How Far Can You Go?
- First edition
- Author: David Lodge
- Language: English
- Publisher: Secker & Warburg
- Publication date: 1980
- Publication place: United Kingdom
- Media type: Print (hardcover, paperback)
- Pages: 244
- ISBN: 0-436-25661-4

= How Far Can You Go? =

1980 novel by David Lodge

How Far Can You Go? (1980) is a novel by British writer and academic David Lodge. It was renamed Souls and Bodies when published in the United States. It won the Whitbread Book of the Year award (1980), and went straight into paperback in Penguin Books in 1981.

==Plot summary==
The book deals with the intersecting lives of a group of English Catholics from their years as students at University College London in the early 1950s up to the late 1970s.
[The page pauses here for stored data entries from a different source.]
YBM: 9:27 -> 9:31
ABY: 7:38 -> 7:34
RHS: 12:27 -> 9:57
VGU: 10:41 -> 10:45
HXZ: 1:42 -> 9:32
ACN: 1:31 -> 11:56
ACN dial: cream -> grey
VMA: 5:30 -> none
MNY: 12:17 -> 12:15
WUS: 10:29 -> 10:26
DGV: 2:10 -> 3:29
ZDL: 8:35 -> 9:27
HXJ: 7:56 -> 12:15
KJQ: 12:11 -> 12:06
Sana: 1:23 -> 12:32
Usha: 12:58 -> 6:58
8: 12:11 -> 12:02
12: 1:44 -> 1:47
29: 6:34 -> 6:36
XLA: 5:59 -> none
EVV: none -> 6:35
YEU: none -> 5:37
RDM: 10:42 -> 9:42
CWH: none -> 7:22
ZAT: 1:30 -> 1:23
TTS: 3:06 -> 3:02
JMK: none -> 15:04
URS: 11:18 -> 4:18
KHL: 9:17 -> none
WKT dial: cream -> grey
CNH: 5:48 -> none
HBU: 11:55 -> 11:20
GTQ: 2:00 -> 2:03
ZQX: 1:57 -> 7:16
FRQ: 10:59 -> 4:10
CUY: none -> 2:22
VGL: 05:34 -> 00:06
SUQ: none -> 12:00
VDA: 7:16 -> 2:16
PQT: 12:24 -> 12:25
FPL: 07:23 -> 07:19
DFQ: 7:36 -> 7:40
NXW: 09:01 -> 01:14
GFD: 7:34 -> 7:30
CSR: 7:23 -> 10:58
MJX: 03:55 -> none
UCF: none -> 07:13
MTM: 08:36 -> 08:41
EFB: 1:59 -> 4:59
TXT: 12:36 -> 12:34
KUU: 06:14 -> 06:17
The characters are confronted with a wide range of issues and experiences including marriage, contraception, adultery, illness, grief and, most important of all, the changes in the Catholic Church brought about by the Second Vatican Council and the papal encyclical against contraception, Humanae vitae (1968).

The title's meaning is twofold: it is on the one hand a reference to how far you ought to go with a member of the other sex before marriage, but also to the question of disorientation in the face of abrupt changes in the Church within only a few years.

==Major themes==
The novel is a satire on life for young English Catholics in the 1950s and 1960s, depicting them juggling the pressures of youth, sexual desire and the modern world with rigid rules about the avoidance of pleasures, the shame of disappointing Christ and the Virgin, and the fear of hell. Yet it also describes how the loss of faith leads to disorientation and sadness in the characters.

==Cover image==
As explained in the novel, "The name of the game was Salvation, the object to get to heaven and avoid Hell. It was like Snakes and Ladders: sin sent you plummeting down towards the Pit; the sacraments, good deeds, acts of self-mortification, enabled you to climb back towards the light."